These spots were picked up by some other stations, such as Chicago's WDAI in its progressive/underground days c. 1971.

Other spots were for the "White Rose and Lilac Virginity Restoration Clinic" and "WEBN's Tree Frog Beer". (starting out as "The Sleezy People's Beer" and then years later with "It doesn't taste like much but it sure gets you there faster"), and a spoof on the Rambo movies entitled "Sambo: Real Blood Part Four" featuring an African-American superhero driving a rescue Cadillac and yelling "Hey Chin Ho, Ronnie Reagan says you can kiss his white butt!" before a jet fly-over drowns out the last word.
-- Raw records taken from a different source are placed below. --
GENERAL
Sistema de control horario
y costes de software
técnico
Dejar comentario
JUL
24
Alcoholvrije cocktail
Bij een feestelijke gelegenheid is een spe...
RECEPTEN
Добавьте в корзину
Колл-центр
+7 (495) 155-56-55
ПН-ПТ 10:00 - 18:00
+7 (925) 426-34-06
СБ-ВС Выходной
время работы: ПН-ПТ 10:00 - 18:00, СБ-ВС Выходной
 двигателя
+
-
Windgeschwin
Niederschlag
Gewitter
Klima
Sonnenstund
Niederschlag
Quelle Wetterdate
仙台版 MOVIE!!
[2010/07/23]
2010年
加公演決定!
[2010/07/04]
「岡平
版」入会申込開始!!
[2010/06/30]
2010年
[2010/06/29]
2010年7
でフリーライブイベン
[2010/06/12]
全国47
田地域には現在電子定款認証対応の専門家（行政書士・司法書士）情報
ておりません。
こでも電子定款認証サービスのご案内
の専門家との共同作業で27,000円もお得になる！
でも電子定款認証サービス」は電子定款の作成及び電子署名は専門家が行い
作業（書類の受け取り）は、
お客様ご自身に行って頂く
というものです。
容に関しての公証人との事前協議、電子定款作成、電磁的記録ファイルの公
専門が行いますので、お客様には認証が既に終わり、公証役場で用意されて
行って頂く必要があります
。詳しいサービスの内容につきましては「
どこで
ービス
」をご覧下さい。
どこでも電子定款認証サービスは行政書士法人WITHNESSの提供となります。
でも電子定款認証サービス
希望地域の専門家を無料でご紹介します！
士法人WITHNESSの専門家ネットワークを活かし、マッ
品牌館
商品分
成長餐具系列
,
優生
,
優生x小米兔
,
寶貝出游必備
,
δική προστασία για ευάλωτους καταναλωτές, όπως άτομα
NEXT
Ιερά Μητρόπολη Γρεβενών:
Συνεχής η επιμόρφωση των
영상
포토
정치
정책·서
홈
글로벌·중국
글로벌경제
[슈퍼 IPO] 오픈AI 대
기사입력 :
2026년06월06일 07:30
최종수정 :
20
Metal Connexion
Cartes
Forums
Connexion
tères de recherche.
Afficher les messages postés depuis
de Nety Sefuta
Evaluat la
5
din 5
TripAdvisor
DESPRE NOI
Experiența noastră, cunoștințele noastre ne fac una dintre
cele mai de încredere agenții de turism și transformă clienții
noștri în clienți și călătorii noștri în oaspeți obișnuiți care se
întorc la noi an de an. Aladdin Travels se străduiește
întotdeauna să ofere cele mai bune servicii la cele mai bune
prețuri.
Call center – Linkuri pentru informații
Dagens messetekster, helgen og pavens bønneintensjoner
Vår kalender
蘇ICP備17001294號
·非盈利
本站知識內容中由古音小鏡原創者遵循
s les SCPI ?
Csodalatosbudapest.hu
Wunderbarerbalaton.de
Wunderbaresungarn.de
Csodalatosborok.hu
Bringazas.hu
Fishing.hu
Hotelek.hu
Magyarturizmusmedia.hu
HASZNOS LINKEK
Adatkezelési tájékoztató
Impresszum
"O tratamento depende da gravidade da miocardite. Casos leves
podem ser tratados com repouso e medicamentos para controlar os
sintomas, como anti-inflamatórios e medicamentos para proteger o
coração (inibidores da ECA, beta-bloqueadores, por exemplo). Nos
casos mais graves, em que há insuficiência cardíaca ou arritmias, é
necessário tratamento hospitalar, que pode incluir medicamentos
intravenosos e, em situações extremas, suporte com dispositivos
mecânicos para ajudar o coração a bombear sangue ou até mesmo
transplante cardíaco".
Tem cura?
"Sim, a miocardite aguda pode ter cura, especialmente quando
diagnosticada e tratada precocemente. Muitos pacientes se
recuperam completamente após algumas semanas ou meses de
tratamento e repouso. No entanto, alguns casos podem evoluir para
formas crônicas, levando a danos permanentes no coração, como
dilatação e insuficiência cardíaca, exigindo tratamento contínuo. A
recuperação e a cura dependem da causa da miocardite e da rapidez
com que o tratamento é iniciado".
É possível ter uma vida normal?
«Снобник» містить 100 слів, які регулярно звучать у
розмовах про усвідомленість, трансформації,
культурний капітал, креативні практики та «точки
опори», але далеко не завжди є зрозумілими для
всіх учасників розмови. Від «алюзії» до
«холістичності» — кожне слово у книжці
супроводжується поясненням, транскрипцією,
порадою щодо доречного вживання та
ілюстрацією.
A crossover between these spots in fantasy and reality occurred in 1972 when Hudepohl Beer allowed some of its product for the Cincinnati area to be wrapped in faux labels for "WEBN's Tree Frog Beer; The Sleezy People's Beer", featuring Tree B. Frog and his best friend Tyrone Z. Dragonfly who soon became household mascots for the station. The station markets t-shirts and sweaters with the station's longtime mascot Tree B. Frog for August just before their annual fireworks show, as well in December with a holiday version. The tag line for Brute Force Cybernetics was "The company that creates a need and then fills it." The station began referring to itself with monikers, mottos, and slogans like, "RRRRRRIBBIT!", "Radio That Makes You Feel Good!", "For Something Different On Your Radio...", "Lighten Up!", "A Different Kind Of A Radio Station", "The Rock 'N' Roll Station", "The Classic Rock 'N' Roll Station", "Rockin' Stereo!", "Cincinnati's Undisputed Champion Of Rock 'N' Roll!", "The Last Great Untamed Radio Station In North America!", "WEBN Rocks Cincinnati!", "Good, Clean, Fun!", "Turn Us On, Tune Us In, And Crank It Up!", "Frog 'Em!", "It Must Be WEBN!", "Go Rock Yourself!", "Shut Up And Rock!", "It's Not Just The Size, It's The Frequency", "OutFrogRageous!", "No Pussies Allowed", "Cincinnati's Rock Station And The Home Of The Kidd Chris Show!", "Step Aside Small Change!", "The World's Greatest Rock 'N' Roll Station!","WEBN, The Lunatic Fringe", and the updated 1988 version "The Lunatic Fringe Of American FM", these 2 slogans come from Red Rider's iconic song "The Lunatic Fringe".

===Local artists===
WEBN was always passionate about promoting local artists. Also, the concept of national artists (who happened to be in town for shows) performing live in the radio studio began at WEBN.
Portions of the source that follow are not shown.